ABOUT THIS TASK: Look through the lines below; wherever the word "much" appears, copy that line.

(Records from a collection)
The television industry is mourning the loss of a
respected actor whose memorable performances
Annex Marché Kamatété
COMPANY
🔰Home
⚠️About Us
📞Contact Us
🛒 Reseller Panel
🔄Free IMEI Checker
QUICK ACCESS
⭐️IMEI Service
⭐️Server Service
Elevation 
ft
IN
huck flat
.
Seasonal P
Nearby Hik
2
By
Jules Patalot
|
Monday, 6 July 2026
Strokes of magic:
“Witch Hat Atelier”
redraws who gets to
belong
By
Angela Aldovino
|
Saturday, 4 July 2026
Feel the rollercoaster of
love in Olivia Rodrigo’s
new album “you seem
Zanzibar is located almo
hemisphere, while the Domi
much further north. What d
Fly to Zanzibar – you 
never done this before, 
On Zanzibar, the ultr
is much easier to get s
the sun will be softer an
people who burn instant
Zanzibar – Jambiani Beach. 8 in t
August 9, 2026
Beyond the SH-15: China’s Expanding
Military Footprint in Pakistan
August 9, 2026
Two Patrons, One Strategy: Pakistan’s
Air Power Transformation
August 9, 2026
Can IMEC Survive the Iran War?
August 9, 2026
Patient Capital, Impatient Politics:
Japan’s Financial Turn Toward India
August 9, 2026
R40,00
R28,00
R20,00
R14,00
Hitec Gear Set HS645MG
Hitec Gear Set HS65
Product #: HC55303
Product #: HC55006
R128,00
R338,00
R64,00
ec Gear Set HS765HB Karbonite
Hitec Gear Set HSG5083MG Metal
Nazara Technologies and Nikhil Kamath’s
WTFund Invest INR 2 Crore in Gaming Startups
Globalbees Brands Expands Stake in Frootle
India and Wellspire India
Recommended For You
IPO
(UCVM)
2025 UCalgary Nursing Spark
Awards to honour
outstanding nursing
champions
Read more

OUTPUT BELOW:
much further north. What d
is much easier to get s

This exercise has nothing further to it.